Laura obliged her and made the noises again. “’BLURGH BLUR BLUB’.” Then she got mesmerized by the beta fish again. “Right. Hey, you lost your dinner, girl. It’s not there anymore!”

“You know how pitbulls are confident? She’s like that. She moves like that,” Liane explained.

“Awww. Okay, gotta go nooooooooow,” Laura sighed, getting off the bed and moving to the door.

“Bye,” Liane said.

“Bye. They all have bluepy lips,” Laura said. By now I was starting to wonder if she had ADD as she moved back and sat on the bed again. “Why are they eating their poopoo? You should get a starfish. Like um…”

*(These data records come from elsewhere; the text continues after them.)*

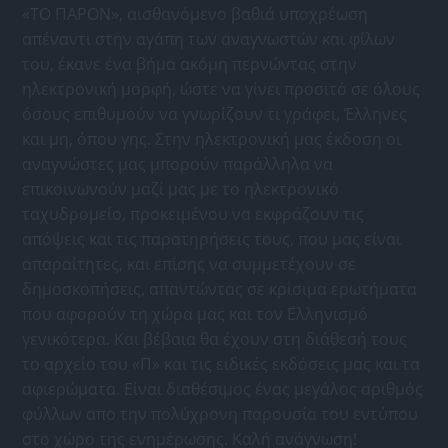
«ΤΟ ΠΑΡΟΝ», αισθανόμενο βαθιά υποχρέωση
απέναντι στην αγάπη των αναγνωστών και φίλων
του, έκανε ένα βήμα ακόμη περνώντας στην
ηλεκτρονική μορφή, ώστε να γίνει προσιτό σε όλους
όσους επιθυμούν να γνωρίζουν τι γράφει, Έλληνες
και μη, όπου γης. Στην ηλεκτρονική μας έκδοση οι
αναγνώστες μας μπορούν παράλληλα να
επικοινωνούν μαζί μας με το ηλεκτρονικό
ταχυδρομείο, προκειμένου να εκφράζουν τις
απόψεις και τις παρατηρήσεις τους, που μας είναι
απαραίτητες, και επίσης να συμμετέχουν σε
δημοσκοπήσεις, απαντώντας σε κρίσιμα ερωτήματα
που αφορούν τη χώρα μας και τον Ελληνισμό
γενικότερα. Και βέβαια θα έχουν στη διάθεσή τους
το αρχείο του «Π» και τις ειδικές εκδόσεις μας και τα
αφιερώματα. Είναι διαθέσιμος ένας μεγάλος αριθμός
φύλλων απο την πολύχρονη παρουσία του εντύπου
στο χώρο της ενημέρωσης. Καλή ανάγνωση!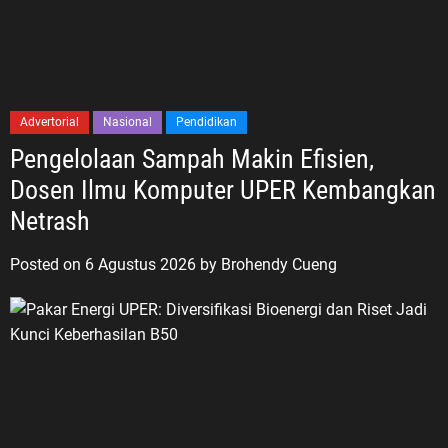
Advertorial
Nasional
Pendidikan
Pengelolaan Sampah Makin Efisien,
Dosen Ilmu Komputer UPER Kembangkan
Netrash
Posted on
6 Agustus 2026
by
Brohendy Cueng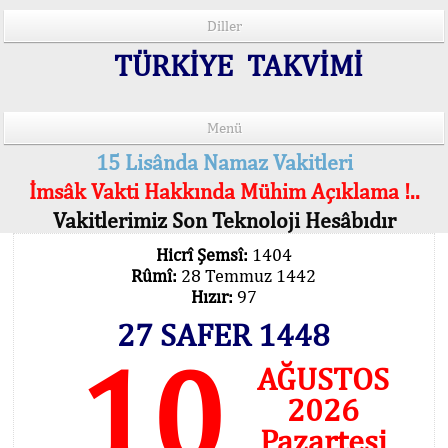
Diller
TÜRKİYE TAKVİMİ
Menü
15 Lisânda Namaz Vakitleri
İmsâk Vakti Hakkında Mühim Açıklama !..
Vakitlerimiz Son Teknoloji Hesâbıdır
Hicrî Şemsî:
1404
Rûmî:
28 Temmuz 1442
Hızır:
97
27 SAFER 1448
10
AĞUSTOS
2026
Pazartesi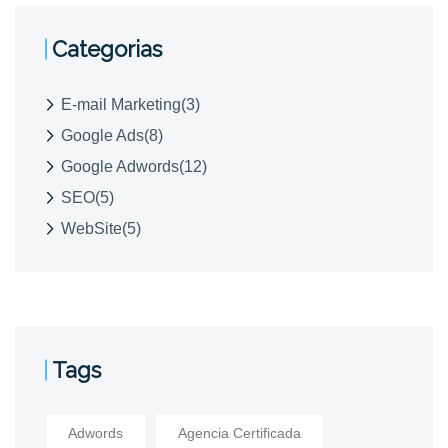
Categorias
E-mail Marketing
(3)
Google Ads
(8)
Google Adwords
(12)
SEO
(5)
WebSite
(5)
Tags
Adwords
Agencia Certificada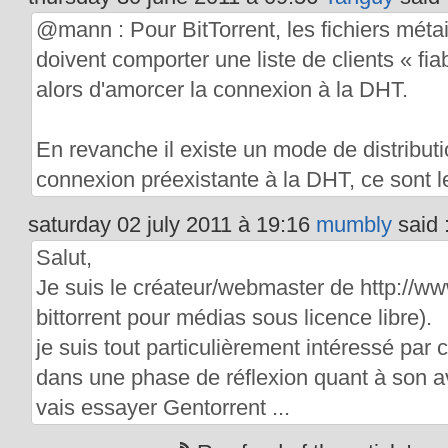
@mann : Pour BitTorrent, les fichiers méta
doivent comporter une liste de clients « fia
alors d'amorcer la connexion à la DHT.
En revanche il existe un mode de distribut
connexion préexistante à la DHT, ce sont l
saturday 02 july 2011 à 19:16
mumbly
said 
Salut,
Je suis le créateur/webmaster de http://www.
bittorrent pour médias sous licence libre).
je suis tout particulièrement intéressé par ce
dans une phase de réflexion quant à son av
vais essayer Gentorrent ...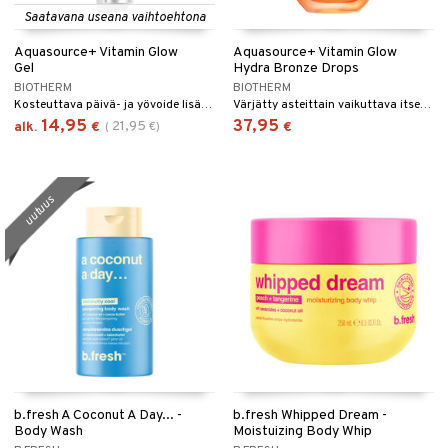
Saatavana useana vaihtoehtona
Aquasource+ Vitamin Glow
Aquasource+ Vitamin Glow
Gel
Hydra Bronze Drops
BIOTHERM
BIOTHERM
Kosteuttava päivä- ja yövoide lisäämään hehkua Biothermiltä.
Värjätty asteittain vaikuttava itseruskettava seerumi Biothermiltä.
14,95
37,95
21,95
alk.
€
(
€
)
€
uutuus
b.fresh A Coconut A Day... -
b.fresh Whipped Dream -
Body Wash
Moistuizing Body Whip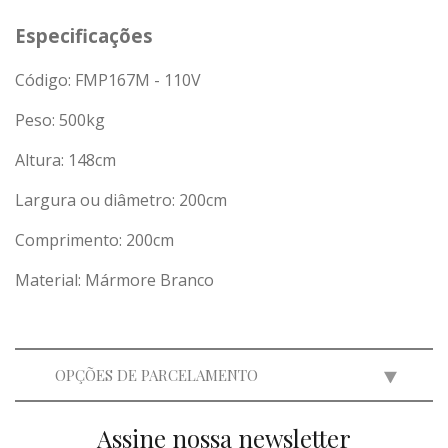
Especificações
Código: FMP167M - 110V
Peso:
500
kg
Altura: 148cm
Largura ou diâmetro: 200cm
Comprimento: 200cm
Material: Mármore Branco
OPÇÕES DE PARCELAMENTO
Assine nossa newsletter
2x
de
R$ 19.975,00
=
R$ 39.950,00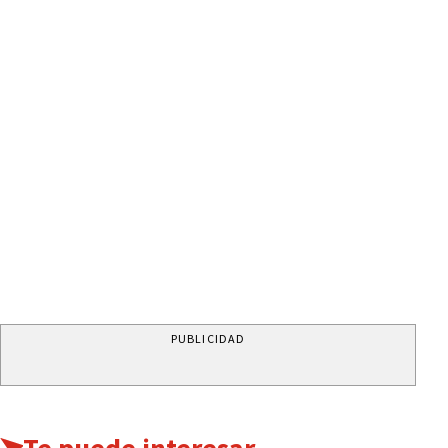
PUBLICIDAD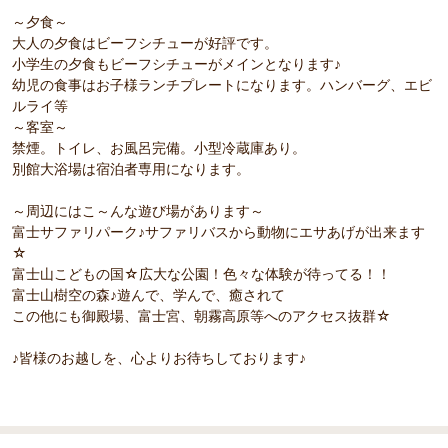
～夕食～
大人の夕食はビーフシチューが好評です。
小学生の夕食もビーフシチューがメインとなります♪
幼児の食事はお子様ランチプレートになります。ハンバーグ、エビ
ルライ等
～客室～
禁煙。トイレ、お風呂完備。小型冷蔵庫あり。
別館大浴場は宿泊者専用になります。
～周辺にはこ～んな遊び場があります～
富士サファリパーク♪サファリバスから動物にエサあげが出来ます
☆
富士山こどもの国☆広大な公園！色々な体験が待ってる！！
富士山樹空の森♪遊んで、学んで、癒されて
この他にも御殿場、富士宮、朝霧高原等へのアクセス抜群☆
♪皆様のお越しを、心よりお待ちしております♪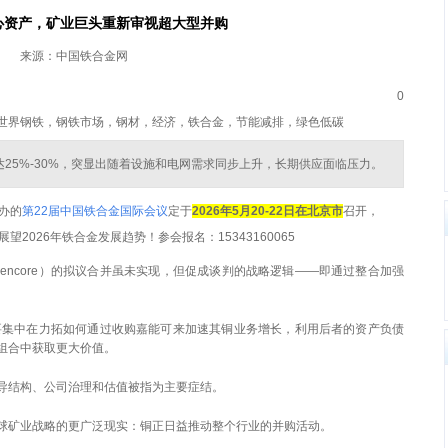
心资产，矿业巨头重新审视超大型并购
来源：中国铁合金网
0
世界钢铁，钢铁市场，钢材，经济，铁合金，节能减排，绿色低碳
能达25%-30%，突显出随着设施和电网需求同步上升，长期供应面临压力。
办的
第22届中国铁合金国际会议
定于
2026年5月20-22日在北京市
召开，
2026年铁合金发展趋势！参会报名：15343160065
（Glencore）的拟议合并虽未实现，但促成谈判的战略逻辑——即通过整合加强
要集中在力拓如何通过收购嘉能可来加速其铜业务增长，利用后者的资产负债
组合中获取更大价值。
导结构、公司治理和估值被指为主要症结。
球矿业战略的更广泛现实：铜正日益推动整个行业的并购活动。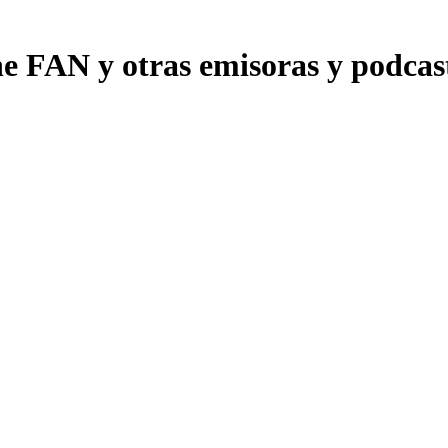
 FAN y otras emisoras y podcasts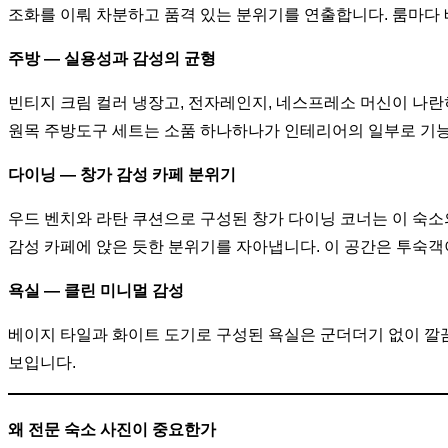
조화를 이뤄 차분하고 품격 있는 분위기를 연출합니다. 룸마다
주방 — 실용성과 감성의 균형
빈티지 크림 컬러 냉장고, 전자레인지, 네스프레소 머신이 나란
원목 주방도구 세트는 소품 하나하나가 인테리어의 일부로 기능
다이닝 — 창가 감성 카페 분위기
우드 벤치와 라탄 쿠션으로 구성된 창가 다이닝 코너는 이 숙소
감성 카페에 앉은 듯한 분위기를 자아냅니다. 이 공간은 투숙객
욕실 — 클린 미니멀 감성
베이지 타일과 화이트 도기로 구성된 욕실은 군더더기 없이 깔끔
보입니다.
왜 전문 숙소 사진이 중요한가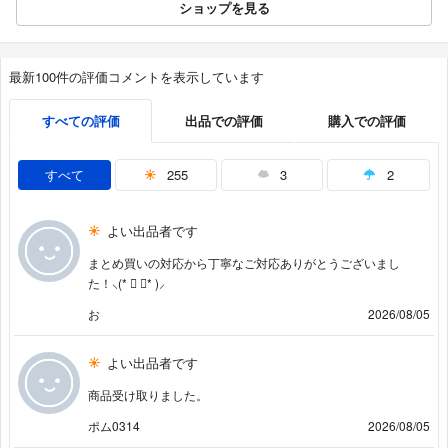
ショップを見る
最新100件の評価コメントを表示しています
すべての評価
出品での評価
購入での評価
すべて
255
3
2
よい出品者です
まとめ買いの対応から丁寧なご対応ありがとうございまし
た！⸜(* ॑ ॑* )⸝
お
2026/08/05
よい出品者です
商品受け取りました。
ポム0314
2026/08/05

“Flo,” I supplied when she couldn’t come up with the name.

“FLO! I like Flo. And the cleaner dude.”

“Jacques,” came the answer from Liane this time.

“Jacques! Okay, I’m gone,” she made to stand up again, but kicked a pile of papers on the floor. “Uh oh! I kicked somebody’s home- Much Ado About Nothing! Who’s reading that?”

“Me,” I responded.

“For Shakespeare? I was in that play! Okay, I gotta go. Oh my god! Bye!”

This time Laura actually left the room, the door crunching shut behind her.

I sat for a moment and finished typing up the conversation, then went back over it, laughing at the non-congruity, and also completely amused that there is someone who is more of a crazy fish lady than my roommate.